- **Your goal**: Retype the records below exactly as they stand, omitting the pictures.
+ + + + +
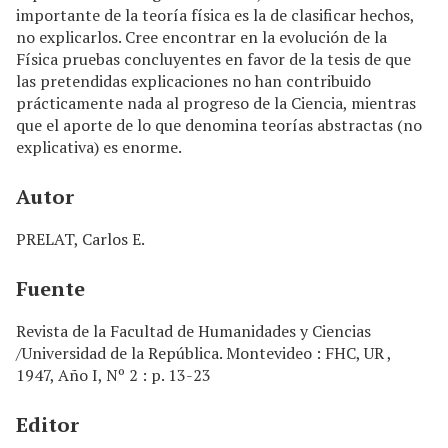
importante de la teoría física es la de clasificar hechos,
no explicarlos. Cree encontrar en la evolución de la
Física pruebas concluyentes en favor de la tesis de que
las pretendidas explicaciones no han contribuido
prácticamente nada al progreso de la Ciencia, mientras
que el aporte de lo que denomina teorías abstractas (no
ex­plicativa) es enorme.
Autor
PRELAT, Carlos E.
Fuente
Revista de la Facultad de Humanidades y Ciencias
/Universidad de la República. Montevideo : FHC, UR ,
1947, Año I, Nº 2 : p. 13-23
Editor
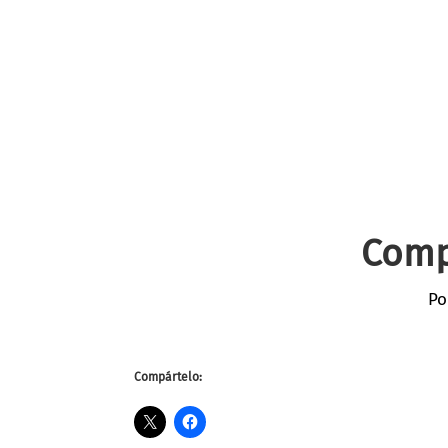
Comp
Po
Compártelo:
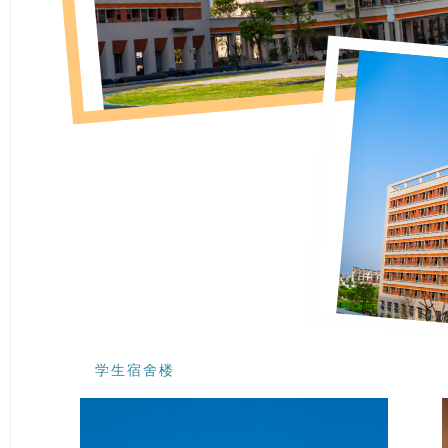
学生宿舍楼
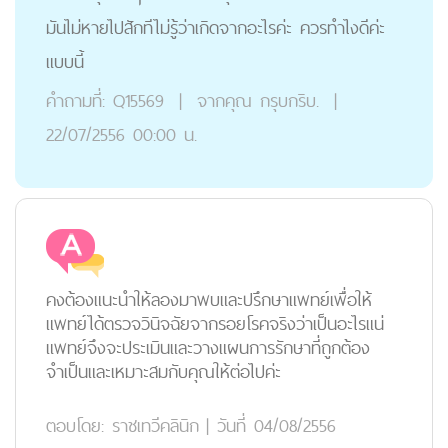
มันไม่หายไปสักทีไม่รู้ว่าเกิดจากอะไรค่ะ ควรทำไงดีค่ะ
แบบนี้
คำถามที่:
Q15569
|
จากคุณ
กรุบกริบ.
|
22/07/2556 00:00 น.
คงต้องแนะนำให้ลองมาพบและปรึกษาแพทย์เพื่อให้
แพทย์ได้ตรวจวินิจฉัยจากรอยโรคจริงว่าเป็นอะไรแน่
แพทย์จึงจะประเมินและวางแผนการรักษาที่ถูกต้อง
จำเป็นและเหมาะสมกับคุณให้ต่อไปค่ะ
ตอบโดย:
ราชเทวีคลินิก
|
วันที่ 04/08/2556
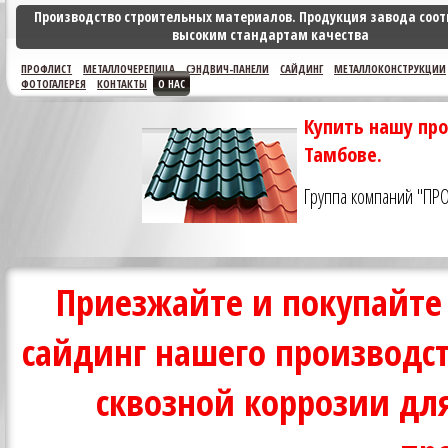
Производство строительных материалов. Продукция завода соот
высоким стандартам качества
ПРОФЛИСТ
МЕТАЛЛОЧЕРЕПИЦА
СЭНДВИЧ-ПАНЕЛИ
САЙДИНГ
МЕТАЛЛОКОНСТРУКЦИИ
ФОТОГАЛЕРЕЯ
КОНТАКТЫ
О НАС
Купить нашу пр
Тамбове.
Группа компаний "ПР
Приезжайте и покупайте
сайдинг нашего производст
сквозной коррозии дл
+ + + + +
- **The answer**:
importante de la teoría física es la de clasificar hechos,
no explicarlos. Cree encontrar en la evolución de la
Física pruebas concluyentes en favor de la tesis de que
las pretendidas explicaciones no han contribuido
prácticamente nada al progreso de la Ciencia, mientras
que el aporte de lo que denomina teorías abstractas (no
ex­plicativa) es enorme.
Autor
PRELAT, Carlos E.
Fuente
Revista de la Facultad de Humanidades y Ciencias
/Universidad de la República. Montevideo : FHC, UR ,
1947, Año I, Nº 2 : p. 13-23
Editor
Comp
Po
Compártelo:
学生宿舍楼
มันไม่หายไปสักทีไม่รู้ว่าเกิดจากอะไรค่ะ ควรทำไงดีค่ะ
แบบนี้
คำถามที่:
Q15569
|
จากคุณ
กรุบกริบ.
|
22/07/2556 00:00 น.
คงต้องแนะนำให้ลองมาพบและปรึกษาแพทย์เพื่อให้
แพทย์ได้ตรวจวินิจฉัยจากรอยโรคจริงว่าเป็นอะไรแน่
แพทย์จึงจะประเมินและวางแผนการรักษาที่ถูกต้อง
จำเป็นและเหมาะสมกับคุณให้ต่อไปค่ะ
ตอบโดย:
ราชเทวีคลินิก
|
วันที่ 04/08/2556
Производство строительных материалов. Продукция завода соот
высоким стандартам качества
ПРОФЛИСТ
МЕТАЛЛОЧЕРЕПИЦА
СЭНДВИЧ-ПАНЕЛИ
САЙДИНГ
МЕТАЛЛОКОНСТРУКЦИИ
ФОТОГАЛЕРЕЯ
КОНТАКТЫ
О НАС
Купить нашу пр
Тамбове.
Группа компаний "ПР
Приезжайте и покупайте
сайдинг нашего производст
сквозной коррозии дл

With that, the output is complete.